What may surprise you is that it’s much more genetically possible to find an orange male than a female. A whopping 80% of all orange tabby cats are males. Why?

It all comes down to chromosomes. In order to produce this beautiful coat color, the females need two orange genes—one from each parent—whereas, males need only one. So, it’s much easier to wind up with a boy.

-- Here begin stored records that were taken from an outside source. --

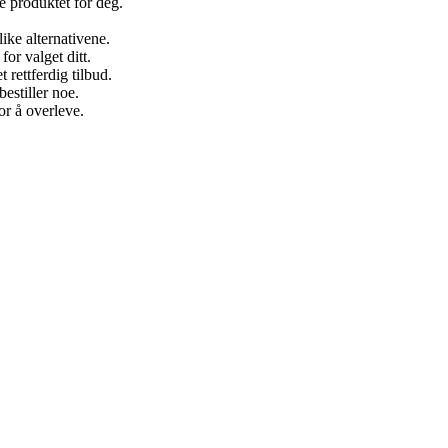
 produktet for deg.
ike alternativene.
r valget ditt.
rettferdig tilbud.
bestiller noe.
or å overleve.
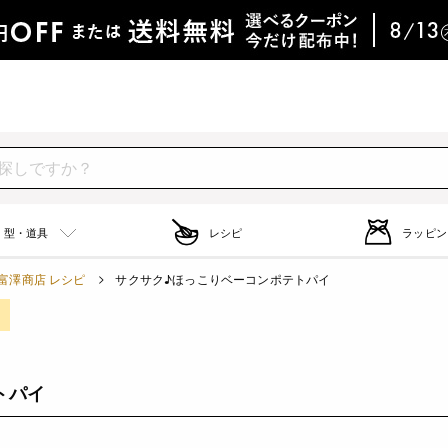
型・道具
レシピ
ラッピン
富澤商店 レシピ
サクサク♪ほっこりベーコンポテトパイ
トパイ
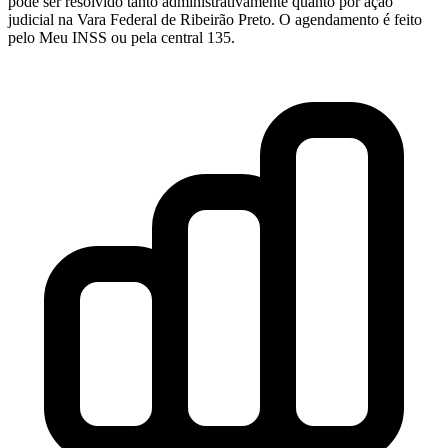
pode ser resolvido tanto administrativamente quanto por ação
judicial na Vara Federal de Ribeirão Preto. O agendamento é feito
pelo Meu INSS ou pela central 135.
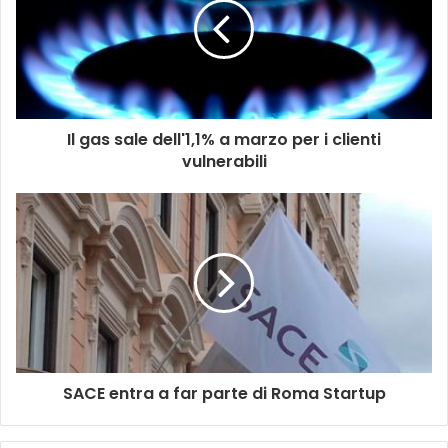
Il gas sale dell'1,1% a marzo per i clienti
vulnerabili
SACE entra a far parte di Roma Startup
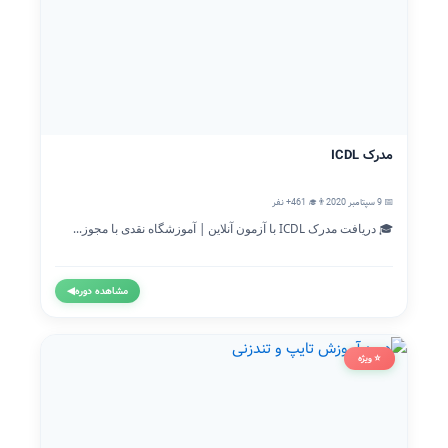
مدرک ICDL
📅 9 سپتامبر 2020
👨‍🎓 461+ نفر
🎓 دریافت مدرک ICDL با آزمون آنلاین | آموزشگاه نقدی با مجوز...
مشاهده دوره
◀
⭐ ویژه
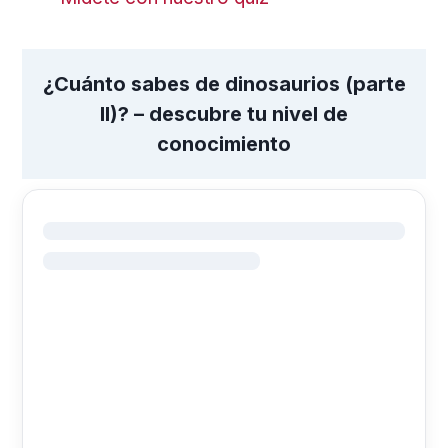
¿Cuánto sabes de dinosaurios (parte
II)? – descubre tu nivel de
conocimiento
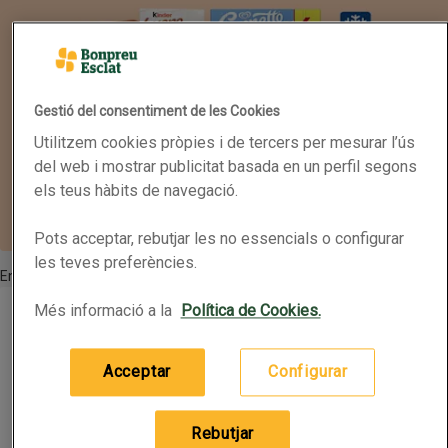
Gestió del consentiment de les Cookies
Utilitzem cookies pròpies i de tercers per mesurar l’ús
del web i mostrar publicitat basada en un perfil segons
els teus hàbits de navegació.
Pots acceptar, rebutjar les no essencials o configurar
les teves preferències.
En oferta
ORBIT Xiclets d'herba bona sense sucre
ORBIT Xiclets d'herba bona sense sucre
Més informació a la
Política de Cookies.
2a unitat 50% de descompte
Nom de l’oferta: 2a unitat 50% de descompte, , fes
Acceptar
Configurar
46 per paquet
(0,07 € per article)
3,29 €
Preu
Rebutjar
Afegeix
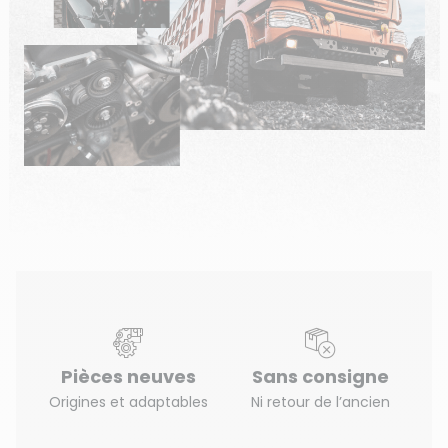
Pièces neuves
Sans consigne
Origines et adaptables
Ni retour de l’ancien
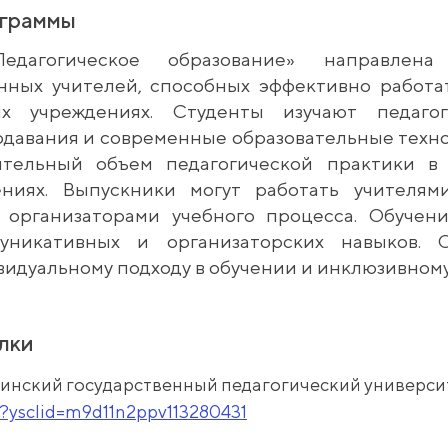
ограммы
едагогическое образование» направлена
нных учителей, способных эффективно работа
ых учреждениях. Студенты изучают педагог
давания и современные образовательные техн
ительный объем педагогической практики в
ениях. Выпускники могут работать учителями
 организаторами учебного процесса. Обучен
уникативных и организаторских навыков. 
видуальному подходу в обучении и инклюзивном
лки
нский государственный педагогический университ
u/?ysclid=m9d11n2ppv113280431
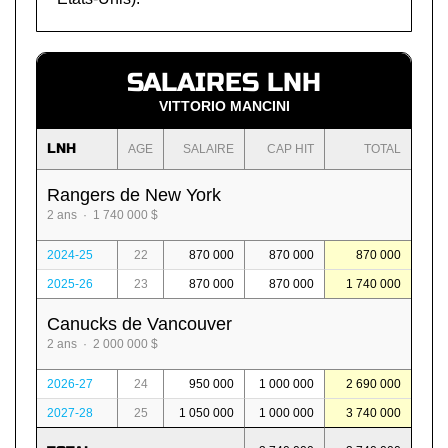
SALAIRES LNH
VITTORIO MANCINI
LNH
AGE
SALAIRE
CAP HIT
TOTAL
Rangers de New York
2 ans · 1 740 000 $
2024-25
22
870 000
870 000
870 000
2025-26
23
870 000
870 000
1 740 000
Canucks de Vancouver
2 ans · 2 000 000 $
2026-27
24
950 000
1 000 000
2 690 000
2027-28
25
1 050 000
1 000 000
3 740 000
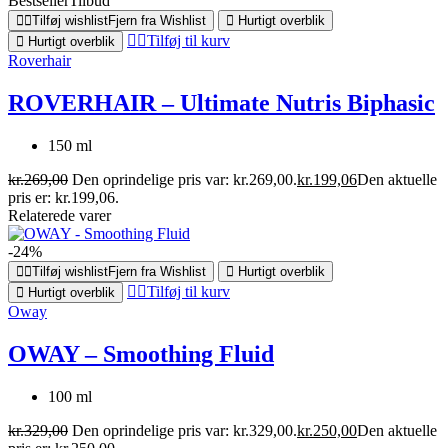
Bestseller
Tilbud
Tilføj wishlist
Fjern fra Wishlist
Hurtigt overblik
Tilføj til kurv
Hurtigt overblik
Roverhair
ROVERHAIR – Ultimate Nutris Biphasic
150 ml
kr.
269,00
Den oprindelige pris var: kr.269,00.
kr.
199,06
Den aktuelle
pris er: kr.199,06.
Relaterede varer
-24%
Tilføj wishlist
Fjern fra Wishlist
Hurtigt overblik
Tilføj til kurv
Hurtigt overblik
Oway
OWAY – Smoothing Fluid
100 ml
kr.
329,00
Den oprindelige pris var: kr.329,00.
kr.
250,00
Den aktuelle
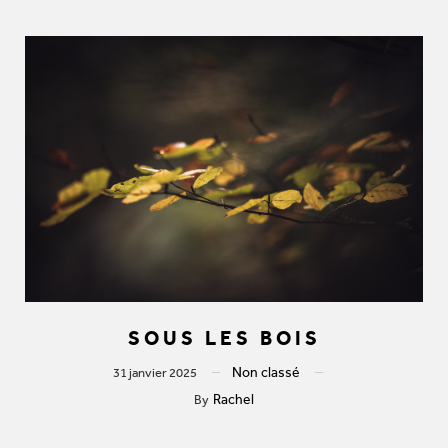
SOUS LES BOIS
Non classé
31 janvier 2025
Rachel
By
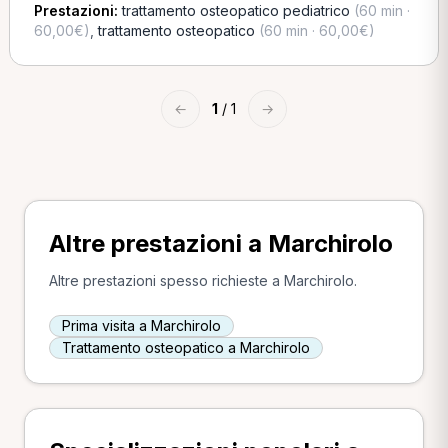
Prestazioni:
trattamento osteopatico pediatrico
(60 min ·
60,00€)
,
trattamento osteopatico
(60 min · 60,00€)
←
1
/ 1
→
Altre prestazioni a Marchirolo
Altre prestazioni spesso richieste a Marchirolo.
Prima visita a Marchirolo
Trattamento osteopatico a Marchirolo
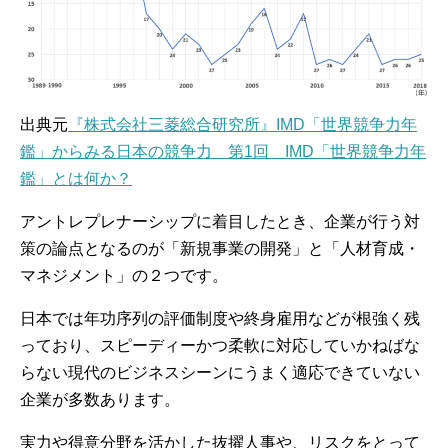
出典元
『株式会社三菱総合研究所』IMD「世界競争力年
鑑」からみる日本の競争力 第1回 IMD「世界競争力年
鑑」とは何か？
アントレプレナーシップに着目したとき、企業が行う対
策の論点となるのが「新規事業の開発」と「人材育成・
マネジメント」の２つです。
日本では年功序列の評価制度や終身雇用などが根強く残
っており、スピーディーかつ柔軟に対応していかねばな
らない現代のビジネスシーンにうまく適応できていない
企業が多数あります。
実力や得意分野を活かした抜擢人事や、リスクをとって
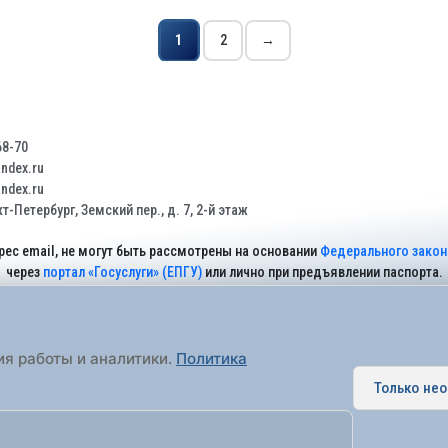
1
2
→
68-70
dex.ru
dex.ru
т-Петербург, Земский пер., д. 7, 2-й этаж
рес email, не могут быть рассмотрены на основании
Федерального закона
через
портал «Госуслуги» (ЕПГУ)
или лично при предъявлении паспорта.
На Сайте действует
Политика обработки персональных данных
.
ия работы и аналитики.
Политика
Только не
 муниципальное образование города федерального значения Санкт-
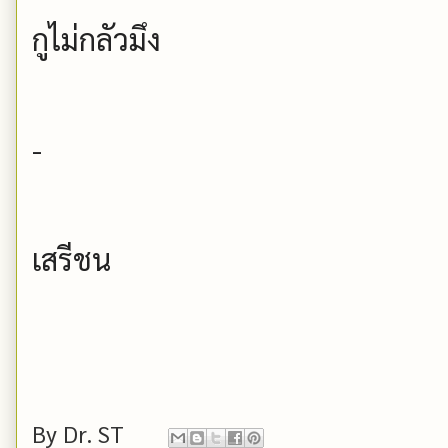
กูไม่กลัวมึง
-
เสรีชน
By
Dr. ST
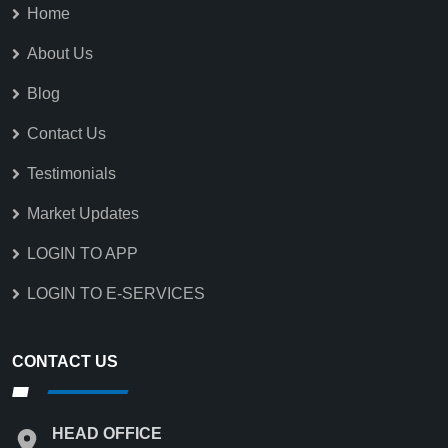
Home
About Us
Blog
Contact Us
Testimonials
Market Updates
LOGIN TO APP
LOGIN TO E-SERVICES
CONTACT US
HEAD OFFICE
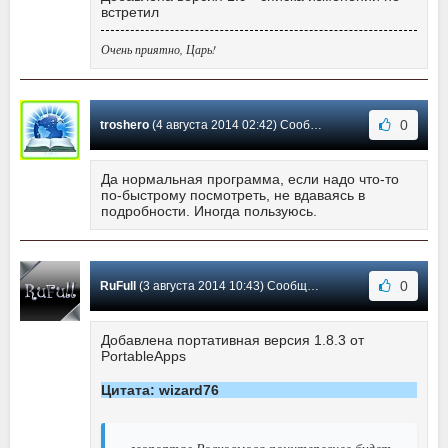
встретил
Очень приятно, Царь!
0
troshero
(4 августа 2014 02:42) Сообщение #17
Да нормальная программа, если надо что-то
по-быстрому посмотреть, не вдаваясь в
подробности. Иногда пользуюсь.
0
RuFull
(3 августа 2014 10:43) Сообщение #16
Добавлена портативная версия 1.8.3 от
PortableApps
Цитата: wizard76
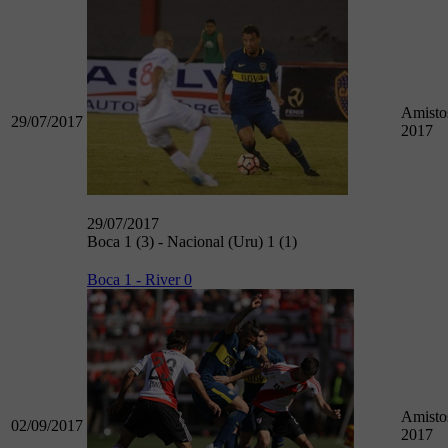
Amisto
29/07/2017
2017
29/07/2017
Boca 1 (3) - Nacional (Uru) 1 (1)
Boca 1 - River 0
Amisto
02/09/2017
2017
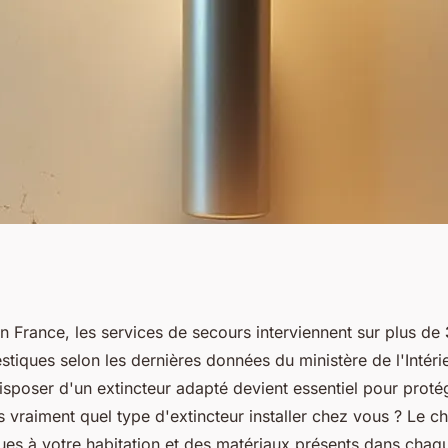
xtincteurs : choix
 France, les services de secours interviennent sur plus de
tiques selon les dernières données du ministère de l'Intéri
disposer d'un extincteur adapté devient essentiel pour proté
 vraiment quel type d'extincteur installer chez vous ? Le 
ques à votre habitation et des matériaux présents dans chaq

It’s not as rare as, say, a male calico. Calicos are nearly always females. Only one in every 3,000 calico cats are males, which is roughly 0.1 percent—it’s a freak incident in nature. But orange females are still harder to come by.


2. Orange Tabby Cats Are Very Affectionate

While every cat has its own special personality, chances are that an orange cat will be super loving. They tend to be very docile and social.

You may be more apt to picking an orange kitten out of a litter because they’ll be the ones coming up to see you, meowing, purring, and rubbing all over your legs.


3. Tabby Cats Have Many Patterns

Tabby cats have a total of four possible patterns:

  • Classic—the classic coat that looks like swirls of different orange shades.
  • Mackerel—mackerel most resembles tiger stripes.
  • Spotted—sometimes instead of the mackerel pattern, you have spots rather than stripes.
  • Ticked—the ticked pattern is where the cost might appear a solid shade, but the classic stripes appear on the face.

4. Pheomelanin Pigment Creates Their Color

mackerel tabby cat
Image: Alexas_Fotos from Pixabay

Just the same as humans with red hair, orange cats produce a pigment called pheomelanin. This pigment is responsible for all the ginger cats and their human counterparts.

Human redheads are known for their bold, fiery personalities. Does the same trait extend to our feline friends? With orange tabbies, not generally—but with some, it’s definitely possible.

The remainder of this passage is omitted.